**DIRECTIONS:**
Transcribe exactly the lines from the first line of the records through the line containing "Proud recipients of", and leave out every picture.

**Saved entries:**
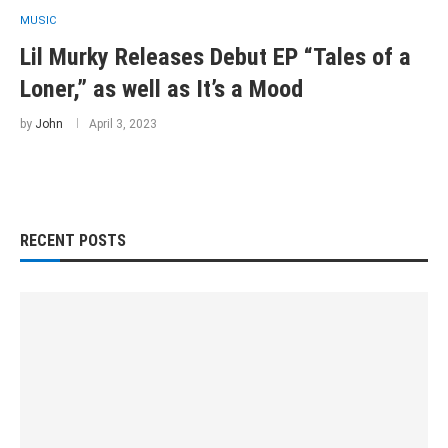
MUSIC
Lil Murky Releases Debut EP “Tales of a
Loner,” as well as It’s a Mood
by
John
April 3, 2023
RECENT POSTS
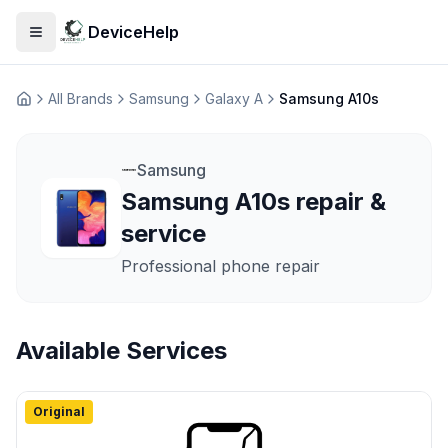
DeviceHelp
Open menu
All Brands
Samsung
Galaxy A
Samsung A10s
Домашня
Samsung
Samsung A10s repair &
service
Professional phone repair
Available Services
Original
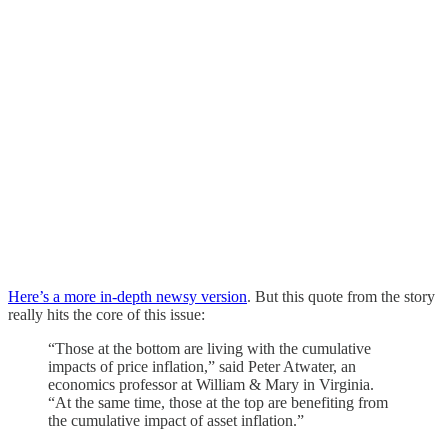
Here’s a more in-depth newsy version
. But this quote from the story
really hits the core of this issue:
“Those at the bottom are living with the cumulative
impacts of price inflation,” said Peter Atwater, an
economics professor at William & Mary in Virginia.
“At the same time, those at the top are benefiting from
the cumulative impact of asset inflation.”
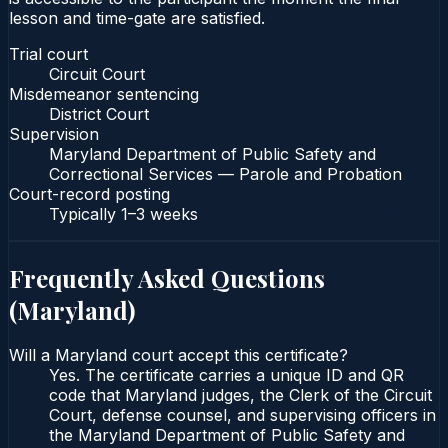
lesson and time-gate are satisfied.
Trial court
Circuit Court
Misdemeanor sentencing
District Court
Supervision
Maryland Department of Public Safety and
Correctional Services — Parole and Probation
Court-record posting
Typically
1–3 weeks
Frequently Asked Questions
(
Maryland
)
Will a Maryland court accept this certificate?
Yes. The certificate carries a unique ID and QR
code that Maryland judges, the Clerk of the Circuit
Court, defense counsel, and supervising officers in
the Maryland Department of Public Safety and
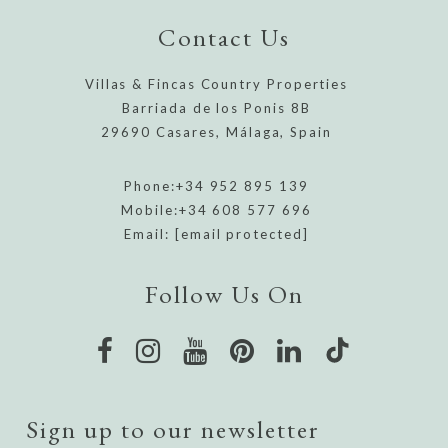
Contact Us
Villas & Fincas Country Properties
Barriada de los Ponis 8B
29690 Casares, Málaga, Spain
Phone:
+34 952 895 139
Mobile:
+34 608 577 696
Email:
[email protected]
Follow Us On
Sign up to our newsletter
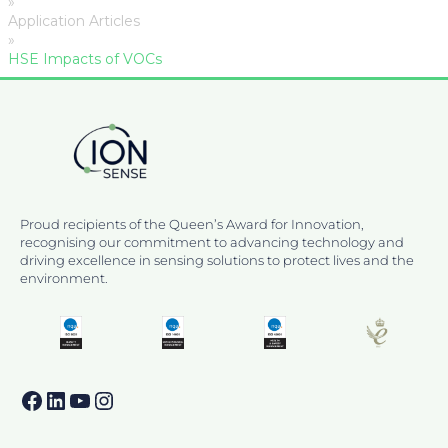
»
Application Articles
»
HSE Impacts of VOCs
Proud recipients of the Queen’s Award for Innovation,
recognising our commitment to advancing technology and
driving excellence in sensing solutions to protect lives and the
environment.
Facebook
LinkedIn
YouTube
Instagram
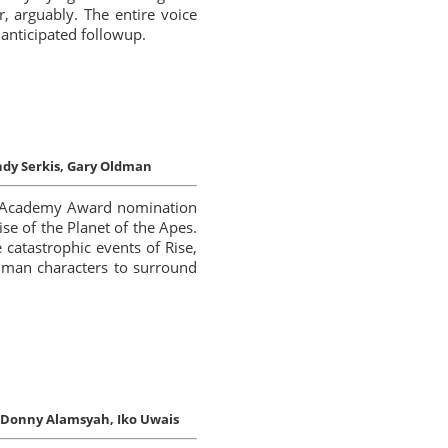
, arguably. The entire voice
 anticipated followup.
dy Serkis, Gary Oldman
 of Academy Award nomination
se of the Planet of the Apes.
 catastrophic events of Rise,
uman characters to surround
Donny Alamsyah, Iko Uwais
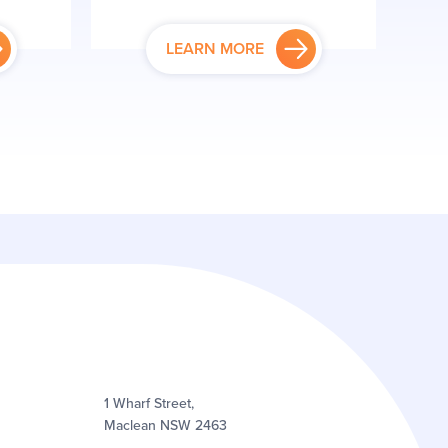
LEARN MORE
1 Wharf Street,
Maclean NSW 2463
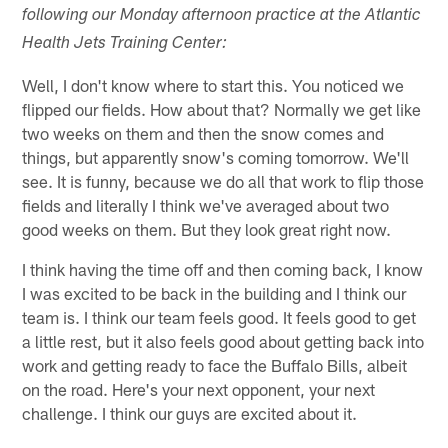
following our Monday afternoon practice at the Atlantic
Health Jets Training Center:
Well, I don't know where to start this. You noticed we
flipped our fields. How about that? Normally we get like
two weeks on them and then the snow comes and
things, but apparently snow's coming tomorrow. We'll
see. It is funny, because we do all that work to flip those
fields and literally I think we've averaged about two
good weeks on them. But they look great right now.
I think having the time off and then coming back, I know
I was excited to be back in the building and I think our
team is. I think our team feels good. It feels good to get
a little rest, but it also feels good about getting back into
work and getting ready to face the Buffalo Bills, albeit
on the road. Here's your next opponent, your next
challenge. I think our guys are excited about it.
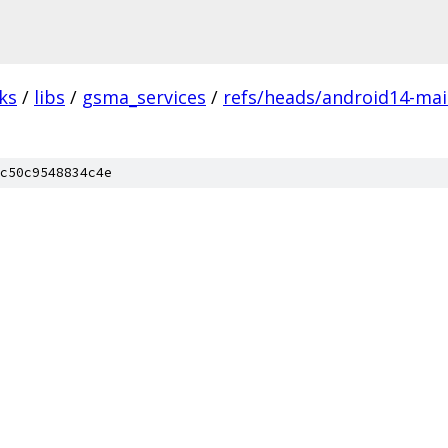
ks
/
libs
/
gsma_services
/
refs/heads/android14-main
c50c9548834c4e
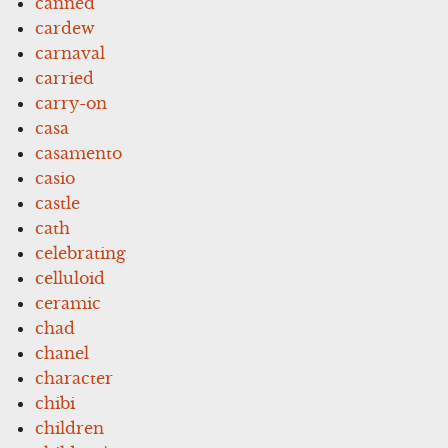
canned
cardew
carnaval
carried
carry-on
casa
casamento
casio
castle
cath
celebrating
celluloid
ceramic
chad
chanel
character
chibi
children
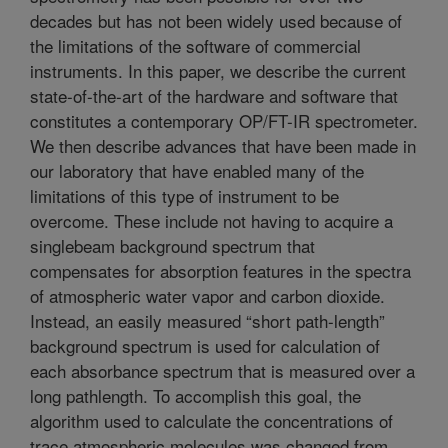
decades but has not been widely used because of
the limitations of the software of commercial
instruments. In this paper, we describe the current
state-of-the-art of the hardware and software that
constitutes a contemporary OP/FT-IR spectrometer.
We then describe advances that have been made in
our laboratory that have enabled many of the
limitations of this type of instrument to be
overcome. These include not having to acquire a
singlebeam background spectrum that
compensates for absorption features in the spectra
of atmospheric water vapor and carbon dioxide.
Instead, an easily measured “short path-length”
background spectrum is used for calculation of
each absorbance spectrum that is measured over a
long pathlength. To accomplish this goal, the
algorithm used to calculate the concentrations of
trace atmospheric molecules was changed from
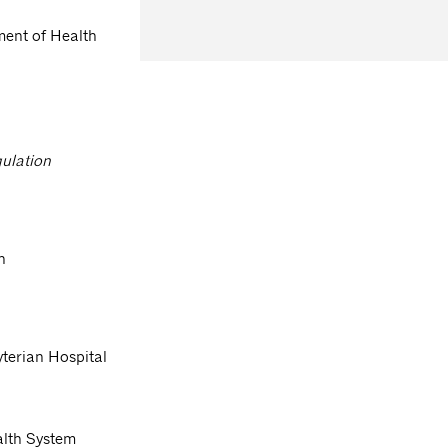
ment of Health
gulation
n
terian Hospital
alth System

**RESULT FOR THIS TASK:**
MUSIC
Lil Murky Releases Debut EP “Tales of a
Loner,” as well as It’s a Mood
by
John
April 3, 2023
RECENT POSTS
DeviceHelp
Open menu
All Brands
Samsung
Galaxy A
Samsung A10s
Домашня
Samsung
Samsung A10s repair &
service
Professional phone repair
Available Services
Original
Here’s a more in-depth newsy version
. But this quote from the story
really hits the core of this issue:
“Those at the bottom are living with the cumulative
impacts of price inflation,” said Peter Atwater, an
economics professor at William & Mary in Virginia.
“At the same time, those at the top are benefiting from
the cumulative impact of asset inflation.”
lesson and time-gate are satisfied.
Trial court
Circuit Court
Misdemeanor sentencing
District Court
Supervision
Maryland Department of Public Safety and
Correctional Services — Parole and Probation
Court-record posting
Typically
1–3 weeks
Frequently Asked Questions
(
Maryland
)
Will a Maryland court accept this certificate?
Yes. The certificate carries a unique ID and QR
code that Maryland judges, the Clerk of the Circuit
Court, defense counsel, and supervising officers in
the Maryland Department of Public Safety and
Contact Us
Villas & Fincas Country Properties
Barriada de los Ponis 8B
29690 Casares, Málaga, Spain
Phone:
+34 952 895 139
Mobile:
+34 608 577 696
Email:
[email protected]
Follow Us On
Sign up to our newsletter
»
Application Articles
»
HSE Impacts of VOCs
Proud recipients of the Queen’s Award for Innovation,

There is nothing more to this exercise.